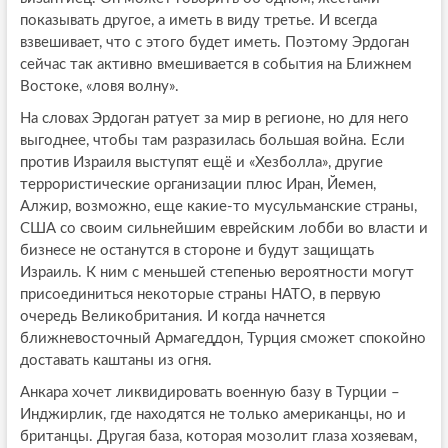
показывать другое, а иметь в виду третье. И всегда
взвешивает, что с этого будет иметь. Поэтому Эрдоган
сейчас так активно вмешивается в события на Ближнем
Востоке, «ловя волну».
На словах Эрдоган ратует за мир в регионе, но для него
выгоднее, чтобы там разразилась большая война. Если
против Израиля выступят ещё и «Хезболла», другие
террористические организации плюс Иран, Йемен,
Алжир, возможно, еще какие-то мусульманские страны,
США со своим сильнейшим еврейским лобби во власти и
бизнесе не останутся в стороне и будут защищать
Израиль. К ним с меньшей степенью вероятности могут
присоединиться некоторые страны НАТО, в первую
очередь Великобритания. И когда начнется
ближневосточный Армагеддон, Турция сможет спокойно
доставать каштаны из огня.
Анкара хочет ликвидировать военную базу в Турции –
Инджирлик, где находятся не только американцы, но и
британцы. Другая база, которая мозолит глаза хозяевам,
++++++++
The response has to be an exact copy of all the data, pictures excluded.

показывать другое, а иметь в виду третье. И всегда
взвешивает, что с этого будет иметь. Поэтому Эрдоган
сейчас так активно вмешивается в события на Ближнем
Востоке, «ловя волну».
На словах Эрдоган ратует за мир в регионе, но для него
выгоднее, чтобы там разразилась большая война. Если
против Израиля выступят ещё и «Хезболла», другие
террористические организации плюс Иран, Йемен,
Алжир, возможно, еще какие-то мусульманские страны,
США со своим сильнейшим еврейским лобби во власти и
бизнесе не останутся в стороне и будут защищать
Израиль. К ним с меньшей степенью вероятности могут
присоединиться некоторые страны НАТО, в первую
очередь Великобритания. И когда начнется
ближневосточный Армагеддон, Турция сможет спокойно
доставать каштаны из огня.
Анкара хочет ликвидировать военную базу в Турции –
Инджирлик, где находятся не только американцы, но и
британцы. Другая база, которая мозолит глаза хозяевам,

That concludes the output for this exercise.